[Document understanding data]
⁂

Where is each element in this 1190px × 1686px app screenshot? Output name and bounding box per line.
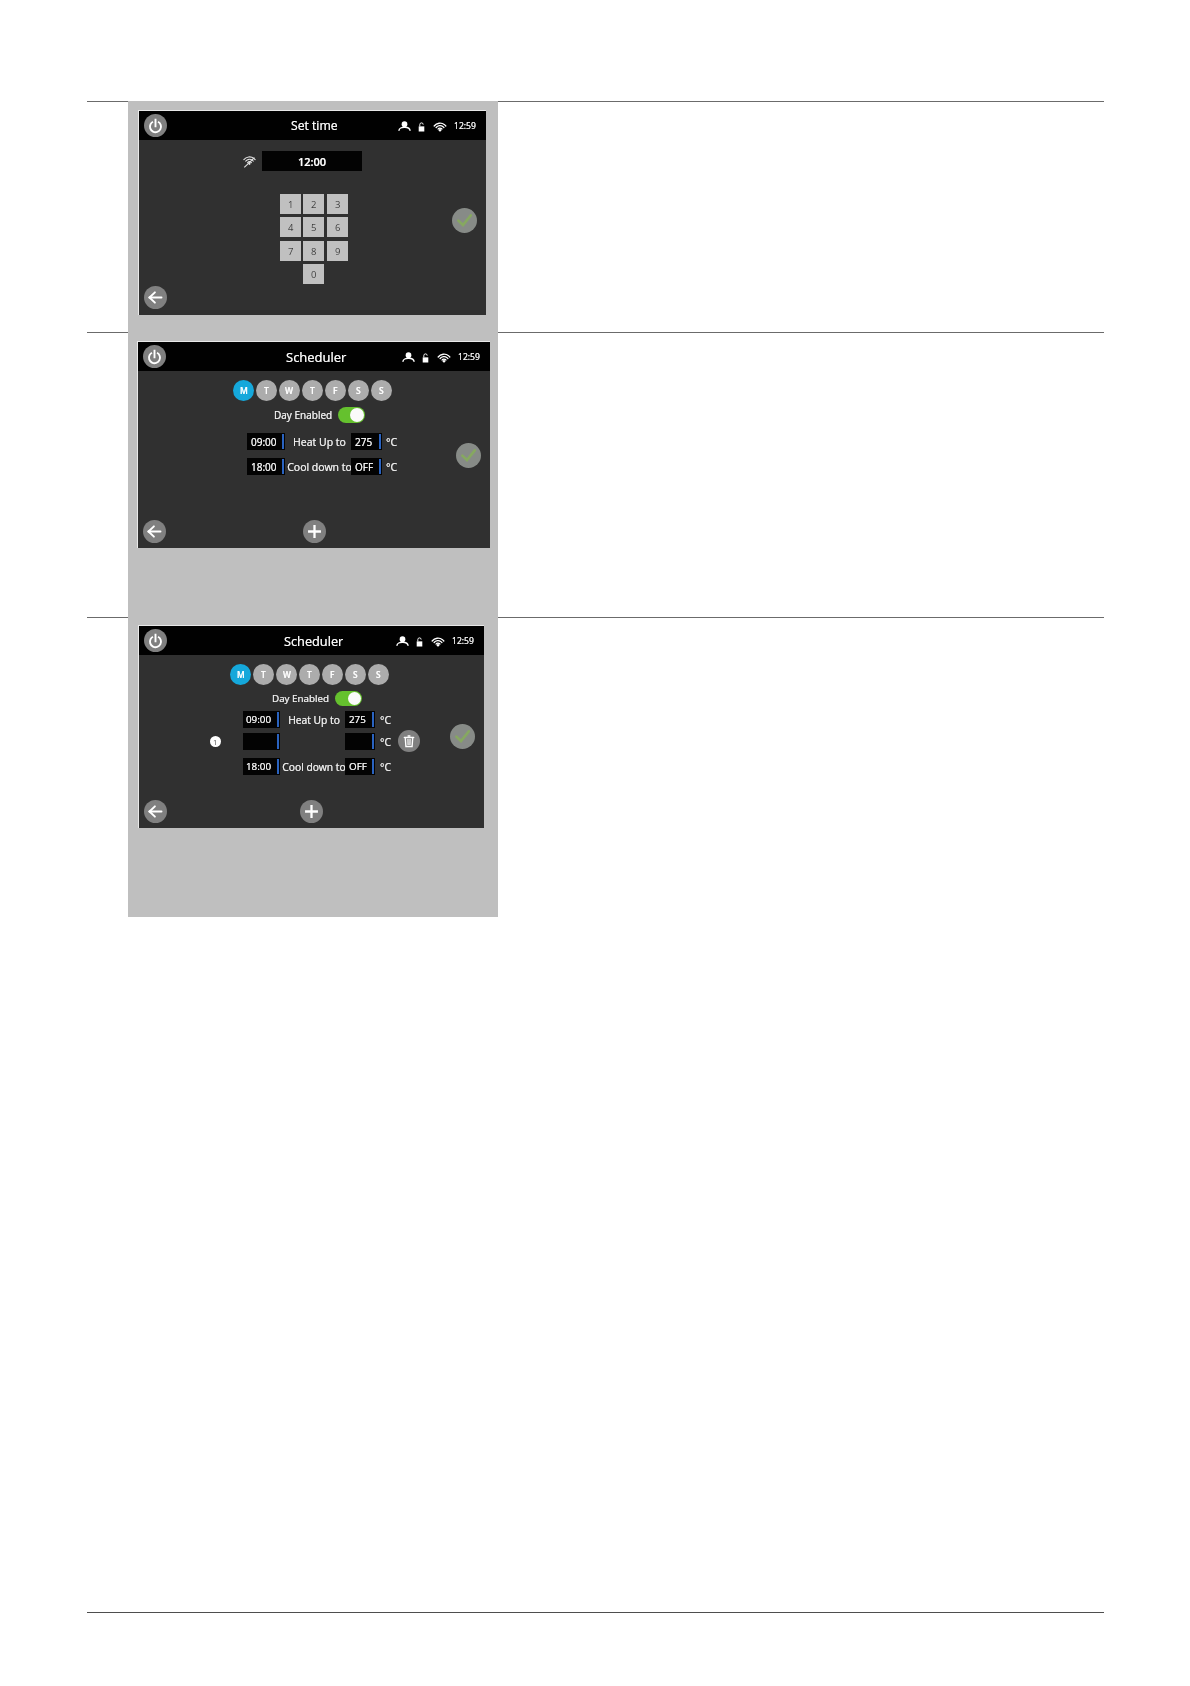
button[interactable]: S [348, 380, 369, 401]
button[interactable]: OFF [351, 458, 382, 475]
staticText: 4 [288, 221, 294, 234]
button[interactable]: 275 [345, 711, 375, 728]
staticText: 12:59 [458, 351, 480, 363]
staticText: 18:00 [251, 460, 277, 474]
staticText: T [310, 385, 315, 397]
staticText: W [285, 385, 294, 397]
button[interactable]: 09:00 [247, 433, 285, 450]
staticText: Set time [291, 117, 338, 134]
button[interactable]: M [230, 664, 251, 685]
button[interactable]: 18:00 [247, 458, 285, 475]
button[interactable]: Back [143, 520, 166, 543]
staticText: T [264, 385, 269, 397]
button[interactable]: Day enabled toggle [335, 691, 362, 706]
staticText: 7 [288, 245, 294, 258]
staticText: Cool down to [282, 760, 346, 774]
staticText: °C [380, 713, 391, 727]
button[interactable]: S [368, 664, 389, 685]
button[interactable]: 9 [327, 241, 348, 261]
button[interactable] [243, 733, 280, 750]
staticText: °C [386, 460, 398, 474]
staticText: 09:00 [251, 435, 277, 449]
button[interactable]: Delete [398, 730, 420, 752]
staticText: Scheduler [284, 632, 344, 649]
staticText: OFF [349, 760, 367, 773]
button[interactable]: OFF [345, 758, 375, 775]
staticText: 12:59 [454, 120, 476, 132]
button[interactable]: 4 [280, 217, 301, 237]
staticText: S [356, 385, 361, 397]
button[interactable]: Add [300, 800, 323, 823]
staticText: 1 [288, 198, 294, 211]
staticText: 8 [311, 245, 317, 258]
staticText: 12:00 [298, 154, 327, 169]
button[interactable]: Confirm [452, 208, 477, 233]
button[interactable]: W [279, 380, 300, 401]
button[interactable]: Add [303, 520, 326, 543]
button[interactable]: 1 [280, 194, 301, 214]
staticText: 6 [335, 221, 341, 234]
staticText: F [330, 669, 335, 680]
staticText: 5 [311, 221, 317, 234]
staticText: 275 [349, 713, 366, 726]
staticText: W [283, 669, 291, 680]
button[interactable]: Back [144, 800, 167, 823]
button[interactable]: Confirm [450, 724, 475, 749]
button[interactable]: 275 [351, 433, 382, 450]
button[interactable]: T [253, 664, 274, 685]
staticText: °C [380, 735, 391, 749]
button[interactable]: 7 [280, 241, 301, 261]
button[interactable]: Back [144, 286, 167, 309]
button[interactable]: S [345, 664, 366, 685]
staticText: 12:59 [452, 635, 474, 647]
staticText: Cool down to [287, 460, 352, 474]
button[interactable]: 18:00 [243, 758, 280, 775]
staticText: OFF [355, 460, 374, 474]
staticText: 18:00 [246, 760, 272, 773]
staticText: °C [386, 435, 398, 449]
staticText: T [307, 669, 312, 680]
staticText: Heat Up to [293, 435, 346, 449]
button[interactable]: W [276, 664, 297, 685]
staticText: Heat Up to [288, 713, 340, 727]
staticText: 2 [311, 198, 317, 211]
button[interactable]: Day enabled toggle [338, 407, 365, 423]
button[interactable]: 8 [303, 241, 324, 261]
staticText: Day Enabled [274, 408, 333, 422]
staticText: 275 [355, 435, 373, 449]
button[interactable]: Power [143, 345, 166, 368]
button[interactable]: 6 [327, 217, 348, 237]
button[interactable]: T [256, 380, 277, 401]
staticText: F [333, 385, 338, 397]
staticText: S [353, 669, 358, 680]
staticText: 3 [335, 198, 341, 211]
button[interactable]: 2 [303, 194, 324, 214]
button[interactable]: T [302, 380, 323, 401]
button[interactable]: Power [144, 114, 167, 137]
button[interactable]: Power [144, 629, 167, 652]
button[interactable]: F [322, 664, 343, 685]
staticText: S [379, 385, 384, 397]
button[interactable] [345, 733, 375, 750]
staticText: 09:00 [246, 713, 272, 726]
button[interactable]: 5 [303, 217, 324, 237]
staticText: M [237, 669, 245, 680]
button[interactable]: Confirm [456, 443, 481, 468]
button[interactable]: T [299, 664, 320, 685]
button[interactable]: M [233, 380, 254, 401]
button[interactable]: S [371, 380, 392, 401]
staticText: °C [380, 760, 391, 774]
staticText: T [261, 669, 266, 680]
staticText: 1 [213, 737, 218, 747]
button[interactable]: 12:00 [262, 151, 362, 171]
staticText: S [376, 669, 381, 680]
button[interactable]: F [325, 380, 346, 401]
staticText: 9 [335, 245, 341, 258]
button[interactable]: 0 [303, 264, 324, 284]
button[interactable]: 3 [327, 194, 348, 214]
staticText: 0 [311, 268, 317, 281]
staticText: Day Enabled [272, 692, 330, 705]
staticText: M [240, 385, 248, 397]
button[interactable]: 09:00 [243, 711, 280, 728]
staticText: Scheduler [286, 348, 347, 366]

⁂

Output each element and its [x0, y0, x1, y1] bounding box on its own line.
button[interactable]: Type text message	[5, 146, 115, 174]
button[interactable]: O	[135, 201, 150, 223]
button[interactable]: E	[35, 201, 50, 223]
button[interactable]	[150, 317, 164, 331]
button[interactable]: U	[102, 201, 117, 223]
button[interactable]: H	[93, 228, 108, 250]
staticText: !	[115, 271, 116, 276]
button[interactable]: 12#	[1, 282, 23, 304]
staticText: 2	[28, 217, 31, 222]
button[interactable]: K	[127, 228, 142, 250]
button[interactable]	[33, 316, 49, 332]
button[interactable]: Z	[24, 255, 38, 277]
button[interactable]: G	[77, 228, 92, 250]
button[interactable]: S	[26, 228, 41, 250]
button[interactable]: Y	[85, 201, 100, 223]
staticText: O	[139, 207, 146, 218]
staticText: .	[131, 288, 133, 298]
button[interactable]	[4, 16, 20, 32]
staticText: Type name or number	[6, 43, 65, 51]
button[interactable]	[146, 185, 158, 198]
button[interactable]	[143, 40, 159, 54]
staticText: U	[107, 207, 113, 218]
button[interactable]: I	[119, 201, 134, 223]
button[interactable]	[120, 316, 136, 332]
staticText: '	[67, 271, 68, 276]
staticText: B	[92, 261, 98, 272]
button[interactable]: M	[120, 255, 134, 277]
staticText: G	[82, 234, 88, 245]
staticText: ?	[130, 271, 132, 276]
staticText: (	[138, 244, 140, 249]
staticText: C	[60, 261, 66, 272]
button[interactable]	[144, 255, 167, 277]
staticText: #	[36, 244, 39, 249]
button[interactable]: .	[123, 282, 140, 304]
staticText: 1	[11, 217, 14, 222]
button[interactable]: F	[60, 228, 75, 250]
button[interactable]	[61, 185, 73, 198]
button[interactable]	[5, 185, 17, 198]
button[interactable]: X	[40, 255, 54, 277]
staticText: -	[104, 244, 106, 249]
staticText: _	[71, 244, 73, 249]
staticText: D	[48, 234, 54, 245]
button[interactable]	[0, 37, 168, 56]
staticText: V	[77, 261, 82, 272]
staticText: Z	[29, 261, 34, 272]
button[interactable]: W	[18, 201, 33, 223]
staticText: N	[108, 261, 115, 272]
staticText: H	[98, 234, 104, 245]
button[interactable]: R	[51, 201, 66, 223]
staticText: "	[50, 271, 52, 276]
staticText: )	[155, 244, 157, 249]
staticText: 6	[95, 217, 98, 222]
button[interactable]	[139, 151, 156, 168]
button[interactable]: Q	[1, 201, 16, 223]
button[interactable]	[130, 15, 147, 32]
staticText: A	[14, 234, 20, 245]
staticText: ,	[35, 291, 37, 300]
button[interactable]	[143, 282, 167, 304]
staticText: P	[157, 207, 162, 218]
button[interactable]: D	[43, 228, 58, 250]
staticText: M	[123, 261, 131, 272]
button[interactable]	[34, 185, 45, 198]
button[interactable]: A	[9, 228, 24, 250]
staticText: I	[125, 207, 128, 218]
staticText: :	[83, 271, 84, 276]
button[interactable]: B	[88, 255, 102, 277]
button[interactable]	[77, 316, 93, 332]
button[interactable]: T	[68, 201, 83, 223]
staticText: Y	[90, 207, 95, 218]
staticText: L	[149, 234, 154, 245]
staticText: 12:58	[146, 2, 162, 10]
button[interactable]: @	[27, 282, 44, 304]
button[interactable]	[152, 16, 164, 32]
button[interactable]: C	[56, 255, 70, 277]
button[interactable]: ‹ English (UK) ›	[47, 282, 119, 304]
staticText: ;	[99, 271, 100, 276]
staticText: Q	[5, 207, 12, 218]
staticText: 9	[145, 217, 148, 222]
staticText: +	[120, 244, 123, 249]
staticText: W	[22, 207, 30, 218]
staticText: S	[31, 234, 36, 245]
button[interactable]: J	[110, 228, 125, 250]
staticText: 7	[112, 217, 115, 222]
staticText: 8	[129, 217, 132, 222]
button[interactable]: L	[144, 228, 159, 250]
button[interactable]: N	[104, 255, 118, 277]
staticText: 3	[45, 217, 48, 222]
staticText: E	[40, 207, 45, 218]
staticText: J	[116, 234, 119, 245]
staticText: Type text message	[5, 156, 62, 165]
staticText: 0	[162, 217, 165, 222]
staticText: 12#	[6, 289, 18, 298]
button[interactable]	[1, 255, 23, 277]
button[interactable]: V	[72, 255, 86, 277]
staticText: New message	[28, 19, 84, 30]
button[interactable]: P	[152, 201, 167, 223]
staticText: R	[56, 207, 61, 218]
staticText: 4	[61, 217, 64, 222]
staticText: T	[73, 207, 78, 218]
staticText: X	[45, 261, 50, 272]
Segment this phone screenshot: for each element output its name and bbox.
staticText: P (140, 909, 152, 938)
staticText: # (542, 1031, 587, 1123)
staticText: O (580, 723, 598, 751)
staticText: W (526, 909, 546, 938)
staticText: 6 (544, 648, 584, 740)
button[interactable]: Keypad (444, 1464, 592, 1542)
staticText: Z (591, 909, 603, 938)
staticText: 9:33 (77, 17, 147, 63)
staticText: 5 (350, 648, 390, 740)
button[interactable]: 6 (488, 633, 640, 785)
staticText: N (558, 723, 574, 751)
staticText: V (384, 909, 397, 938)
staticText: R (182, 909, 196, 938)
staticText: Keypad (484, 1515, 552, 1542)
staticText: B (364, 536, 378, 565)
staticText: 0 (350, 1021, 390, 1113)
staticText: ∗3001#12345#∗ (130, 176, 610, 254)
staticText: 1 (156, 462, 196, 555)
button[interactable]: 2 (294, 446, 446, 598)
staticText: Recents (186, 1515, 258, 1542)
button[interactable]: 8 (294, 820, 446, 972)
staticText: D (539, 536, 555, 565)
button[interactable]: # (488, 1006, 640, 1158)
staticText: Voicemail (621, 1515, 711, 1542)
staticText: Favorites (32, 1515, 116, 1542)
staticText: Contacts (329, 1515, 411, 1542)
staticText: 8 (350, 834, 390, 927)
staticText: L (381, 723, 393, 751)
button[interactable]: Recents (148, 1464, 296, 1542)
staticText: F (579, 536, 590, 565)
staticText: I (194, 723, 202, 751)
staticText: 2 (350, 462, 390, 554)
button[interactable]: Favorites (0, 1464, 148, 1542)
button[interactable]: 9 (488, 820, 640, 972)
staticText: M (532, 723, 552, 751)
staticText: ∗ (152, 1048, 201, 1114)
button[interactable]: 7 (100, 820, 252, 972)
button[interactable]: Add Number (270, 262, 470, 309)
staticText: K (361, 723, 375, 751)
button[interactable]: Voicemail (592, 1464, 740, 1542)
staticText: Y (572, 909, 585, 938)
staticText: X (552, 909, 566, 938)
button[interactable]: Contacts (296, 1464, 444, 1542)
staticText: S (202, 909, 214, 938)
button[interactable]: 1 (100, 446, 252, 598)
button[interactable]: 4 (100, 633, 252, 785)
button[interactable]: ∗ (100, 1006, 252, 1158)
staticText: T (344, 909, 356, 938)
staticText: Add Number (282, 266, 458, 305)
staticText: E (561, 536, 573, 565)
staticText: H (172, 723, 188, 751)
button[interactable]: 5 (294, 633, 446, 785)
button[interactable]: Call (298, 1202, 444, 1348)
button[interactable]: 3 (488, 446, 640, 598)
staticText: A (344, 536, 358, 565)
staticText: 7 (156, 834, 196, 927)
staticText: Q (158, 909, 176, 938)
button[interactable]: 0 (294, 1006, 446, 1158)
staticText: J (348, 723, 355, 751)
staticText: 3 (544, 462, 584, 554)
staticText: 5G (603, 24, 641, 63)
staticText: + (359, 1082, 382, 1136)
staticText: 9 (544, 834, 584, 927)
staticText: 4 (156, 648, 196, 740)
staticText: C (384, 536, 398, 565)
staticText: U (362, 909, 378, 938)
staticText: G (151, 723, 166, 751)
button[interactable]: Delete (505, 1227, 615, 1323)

⁂

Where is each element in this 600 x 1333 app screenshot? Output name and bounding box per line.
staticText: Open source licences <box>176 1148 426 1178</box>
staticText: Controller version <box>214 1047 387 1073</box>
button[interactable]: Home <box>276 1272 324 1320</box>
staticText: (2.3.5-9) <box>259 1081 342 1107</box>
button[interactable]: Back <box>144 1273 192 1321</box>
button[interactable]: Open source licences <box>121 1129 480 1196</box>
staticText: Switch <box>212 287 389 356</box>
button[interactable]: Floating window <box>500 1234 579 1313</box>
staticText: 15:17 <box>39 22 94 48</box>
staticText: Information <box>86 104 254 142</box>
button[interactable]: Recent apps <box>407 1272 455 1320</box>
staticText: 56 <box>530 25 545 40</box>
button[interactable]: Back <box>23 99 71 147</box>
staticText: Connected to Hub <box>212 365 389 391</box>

⁂

## How to complete this task
State how many lines of the records above contain "Contacts", with no words besides the number.

## Response box
2